We agree with employee that the statute, absent a disciplinary proceeding, allocates the risk to the appointing authority that there will be no position for which the employee is certified and, to which she can be reverted following an unsuccessful probationary period. That allocation, on its face, would appear to be fair in that the appointing authority controls, or significantly influences, whether there remains a position to which the employee may revert. In so deciding, we note that Board rules preserve certification for both a certified employee whom it demotes and for conditional employees whom it promotes temporarily. See Dep't of Personnel (DOP) Reg. Nos. 4-29B, 7-10B, 4 Code Colo. Regs. 801.
Therefore, we reverse the Board's order and remand with orders to reinstate employee to certified state employment at the Accounting Technician II level including all benefits, seniority, and back pay subject to any disciplinary proceedings, and, if no appropriate vacancy exists, to accord employee any retention rights she may have under § 24-50-124, C.R.S.2005, and any rules promulgated pursuant to that statute.

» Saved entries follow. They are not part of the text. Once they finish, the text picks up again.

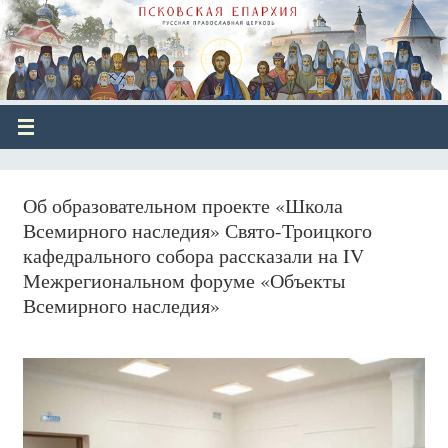
Об образовательном проекте «Школа
Всемирного наследия» Свято-Троицкого
кафедрального собора рассказали на IV
Межрегиональном форуме «Объекты
Всемирного наследия»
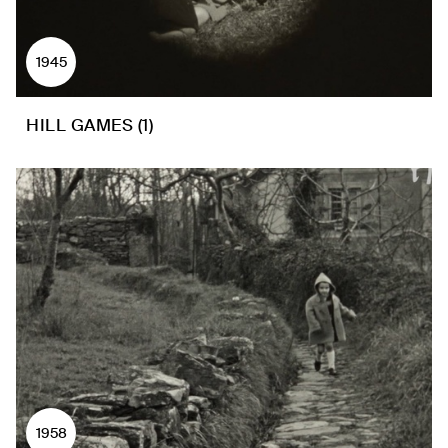
1945
HILL GAMES (1)
1958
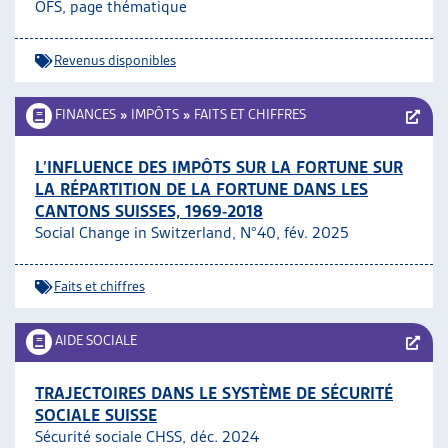
OFS, page thématique
Revenus disponibles
FINANCES
»
IMPÔTS
»
FAITS ET CHIFFRES
L’INFLUENCE DES IMPÔTS SUR LA FORTUNE SUR
LA RÉPARTITION DE LA FORTUNE DANS LES
CANTONS SUISSES, 1969-2018
Social Change in Switzerland, N°40, fév. 2025
Faits et chiffres
AIDE SOCIALE
TRAJECTOIRES DANS LE SYSTÈME DE SÉCURITÉ
SOCIALE SUISSE
Sécurité sociale CHSS, déc. 2024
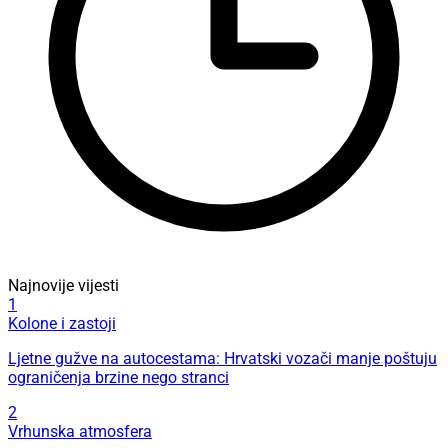
Najnovije vijesti
1
Kolone i zastoji
Ljetne gužve na autocestama: Hrvatski vozači manje poštuju
ograničenja brzine nego stranci
2
Vrhunska atmosfera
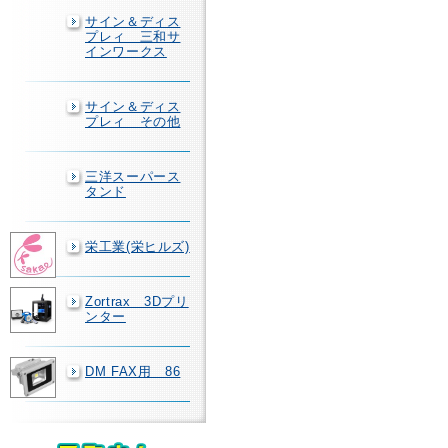
サイン＆ディス
プレィ 三和サ
インワークス
サイン＆ディス
プレィ その他
三洋スーパース
タンド
栄工業(栄ヒルズ)
Zortrax 3Dプリ
ンター
DM FAX用 86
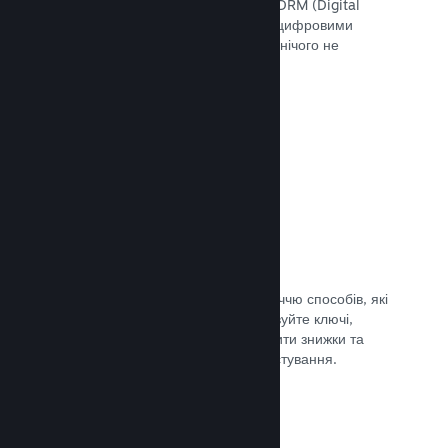
скористатися інструментами Steam DRM (Digital
Rights Management — «Управління цифровими
правами»), додати свою систему чи нічого не
використовувати. Вибір за вами.
Документація →
Ключі Steam
Надавайте доступ до своєї гри безліччю способів, які
ви тільки можете уявити. Використовуйте ключі,
щоби продавати ігри вроздріб, вводити знижки та
пропонувати комплекти, або для тестування.
Документація →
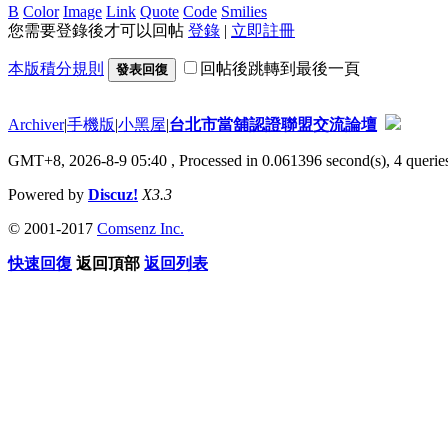
B
Color
Image
Link
Quote
Code
Smilies
您需要登錄後才可以回帖
登錄
|
立即註冊
本版積分規則
回帖後跳轉到最後一頁
發表回復
Archiver
|
手機版
|
小黑屋
|
台北市當舖認證聯盟交流論壇
GMT+8, 2026-8-9 05:40
, Processed in 0.061396 second(s), 4 queries
Powered by
Discuz!
X3.3
© 2001-2017
Comsenz Inc.
快速回復
返回頂部
返回列表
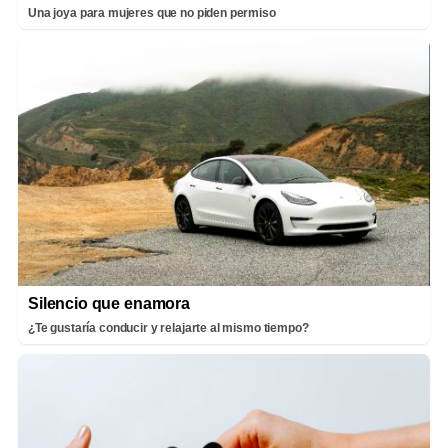
Una joya para mujeres que no piden permiso
Silencio que enamora
¿Te gustaría conducir y relajarte al mismo tiempo?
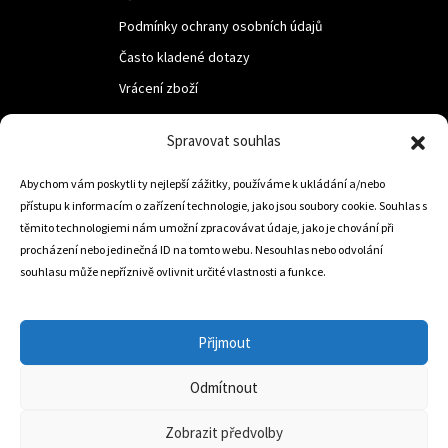
Podmínky ochrany osobních údajů
Často kladené dotazy
Vrácení zboží
Spravovat souhlas
LUF s.r.o.
Nám. M.R.Štefanika 518,
Abychom vám poskytli ty nejlepší zážitky, používáme k ukládání a/nebo
přístupu k informacím o zařízení technologie, jako jsou soubory cookie. Souhlas s
Trstená 02801
těmito technologiemi nám umožní zpracovávat údaje, jako je chování při
procházení nebo jedinečná ID na tomto webu. Nesouhlas nebo odvolání
souhlasu může nepříznivě ovlivnit určité vlastnosti a funkce.
+421 905 806 234
info@dojezdovakola.com
Přijmout
Odmítnout
Slovenský Eshop
0
Zobrazit předvolby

By statute, attorney fees may be recovered if the personnel action from which the proceeding arose was "instituted frivolously, in bad faith, maliciously, or as a means of harassment or was otherwise groundless. . . ." Section 24-50-125.5(1), C.R.S.2005. Because we conclude that the Department's actions were not in bad faith, malicious, or as a means of harassment, we decline to award employee her attorney fees.
The order is reversed and the case is remanded with directions.
Judge PLANK and Judge CRISWELLfn_ concur.
Sitting by assignment of the Chief Justice under provisions of Colo. Const. art. VI, § 5( 3), and § 24-51-1105, C.R.S.2005.